„DAS“-System im Toto-Wolff-Check
Die Spur-Verstellung des Mercedes am Lenkrad war das Aufreger-Thema der ersten Testwoche. Welchen Vorteil bringt das „ DAS“-System des Weltmeisters? Wir haben die Experten im Fahrerlager befragt und auch mit Toto Wolff darüber geplaudert.
Die Idee wurde vor eineinhalb Jahren geboren. Als die Mercedes-Ingenieure Toto Wolff das neue Spur-Verstellungssystem „ DAS“ präsentierten, da war die erste Reaktion des Teamchefs: „Das funktioniert nie. Du willst als Fahrer neben dem Lenken nicht auch noch ziehen und drücken.“
Als der Prototyp fertig war, bot sich Wolff als Testperson an. Er probierte an einem Prüfstand aus, wie es sich anfühlt, wenn man am Lenkrad nicht nur dreht, sondern es auch noch horizontal verschiebt. „Ich war überrascht, wie einfach es ist. Es ist eine unnatürliche Bewegung, doch der Hub ist nur kurz, und du machst es ja nur auf den Geraden.“
Das gab das grüne Licht für ein System, das derzeit das ganze Fahrerlager beschäftigt. Die einen würden es am liebsten sofort verbieten. Die anderen sind beeindruckt. So auch Racing Point-Technikchef Andy Green: „Es ist eine geniale Idee, weil sie vom Prinzip her so simpel ist. Man muss nur darauf kommen.“
Green teilt die Meinung der FIA, dass es sich um ein Lenksystem handelt und nicht Teil der Aufhängung ist. Red Bull dagegen zweifelt die Legalität der Erfindung an. Technikchef Adrian Newey glaubt nicht umsonst an einen aerodynamischen Vorteil. Nur auf dieser Basis wäre ein Einspruch überhaupt möglich. Ferrari-Teamchef Mattia Binotto will keine Welle machen: „Wir vertrauen auf das Urteil der FIA.“
Wenn der Primärzweck der Spurverstellung ein Vorteil für die Aerodynamik wäre, müsste der Weltverband das System verbieten oder einschränken. So wie das mit den speziell montierten Druckstreben an der Vorderachse passiert ist, die das Auto beim Einlenken absenken.
Bei dem „DAS“-System von Mercedes geht es aber vordergründig um einen Eingriff in die Mechanik. Es mag bei bestimmten Einstellungen auch aerodynamische Vorteil. bringen, doch die wären ein schöner Nebeneffekt und kein Grund, ausschließlich deshalb so viel Aufwand in diese Technik investieren.
Der Speedgewinn bei Geradeaus-Stellung der Vorderräder im Vergleich zu Radstellung mit Vor- oder Nachspur liegt nach Meinung von Experten bei maximal 1 km/h.
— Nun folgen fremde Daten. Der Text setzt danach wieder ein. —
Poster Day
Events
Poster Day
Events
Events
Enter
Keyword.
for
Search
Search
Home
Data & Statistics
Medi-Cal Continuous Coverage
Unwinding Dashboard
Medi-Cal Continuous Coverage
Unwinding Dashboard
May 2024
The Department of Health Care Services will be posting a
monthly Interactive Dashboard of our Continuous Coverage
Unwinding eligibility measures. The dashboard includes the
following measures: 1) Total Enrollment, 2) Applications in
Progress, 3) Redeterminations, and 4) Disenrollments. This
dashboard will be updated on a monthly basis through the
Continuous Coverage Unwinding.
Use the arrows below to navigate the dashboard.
Mehr geben der verringerte Rollwiderstand und der reduzierte Luftwiderstand nicht her. „ Normalerweise beträgt die Nachspur vorne sowieso nur drei bis vier Millimeter“, erklärt Green.
Auch ein Sicherheitsrisiko kann Ferrari nicht erkennen. „Wir gehen davon aus, dass Mercedes so ein System nur bauen würde, wenn es sicher ist“, meint Technik-Koordinator Laurent Meckies.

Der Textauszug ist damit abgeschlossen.